Process any type of data in your projects easily, control the flow of your data!

Python 3.5, 3.6, 3.7 PyPI version


Installation

Install smart-pipeline with:

pip install -U smart-pipeline

Usage

Package 'smart_pipeline' provides a Pipeline class:

# Import Pipeline class
from smart_pipeline import Pipeline

# Create an instance
pl = Pipeline()

Pipeline class has 3 types of pipes: item, data and stat.
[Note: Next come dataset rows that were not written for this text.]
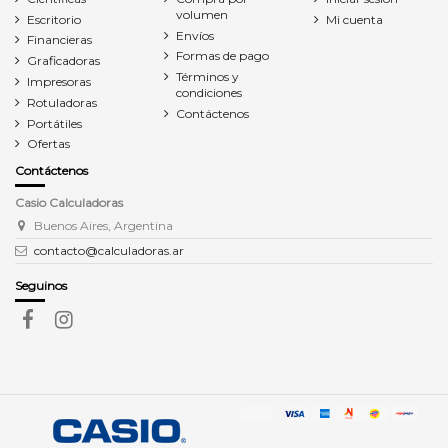
volumen
Escritorio
Mi cuenta
Envíos
Financieras
Formas de pago
Graficadoras
Términos y
Impresoras
condiciones
Rotuladoras
Contáctenos
Portátiles
Ofertas
Contáctenos
Casio Calculadoras
Buenos Aires, Argentina
contacto@calculadoras.ar
Seguinos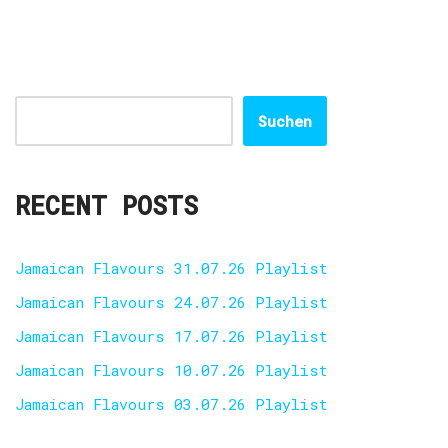
Suchen
RECENT POSTS
Jamaican Flavours 31.07.26 Playlist
Jamaican Flavours 24.07.26 Playlist
Jamaican Flavours 17.07.26 Playlist
Jamaican Flavours 10.07.26 Playlist
Jamaican Flavours 03.07.26 Playlist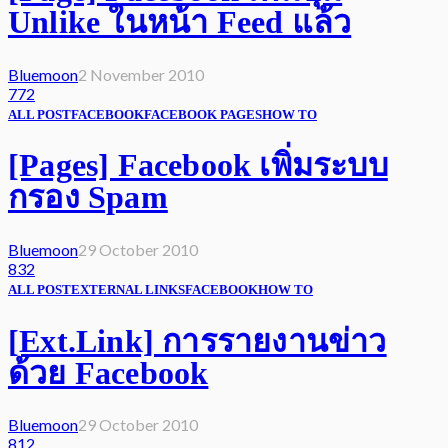
Unlike ในหน้า Feed แล้ว
Bluemoon
2 November 2010
772
ALL POST
FACEBOOK
FACEBOOK PAGES
HOW TO
[Pages] Facebook เพิ่มระบบ
กรอง Spam
Bluemoon
29 October 2010
832
ALL POST
EXTERNAL LINKS
FACEBOOK
HOW TO
[Ext.Link] การรายงานข่าว
ด้วย Facebook
Bluemoon
29 October 2010
812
Item pipe modifies each item in dataset without changing the whole population of data:

data = [1,2,3,4,5]

# Define an item function
def addOne(item):
    return item + 1

# Adds function into pipeline
pl.addItemPipe(addOne)
# Pass the data through pipeline
res = pl(data)

# res = [2,3,4,5,6]

Data pipe is a filter:

data = [1,2,3,4,5]

def onlyOdd(item):
    return False if item%2==0 else True

pl.addDataPipe(onlyOdd)
res = pl(data)

# res = [1,3,5]

Stat pipe reduces over the data, passing the accumulated value to each element:

data = [1,2,3,4,5]

# Function that goes over all items in dataset
def countNumberStat(stats, item):
    stats["total"] += 1
    if item%2==0:
        stats["even"] += 1
    else:
        stats["odd"] += 1
    return stats

# Function to be called at the end with accumulated stats
def printNumberStat(stats):
    print(stats["total"], "items were processed in total.")
    print(stats["even"], "of them are even.")
    print(stats["odd"], "of them are odd")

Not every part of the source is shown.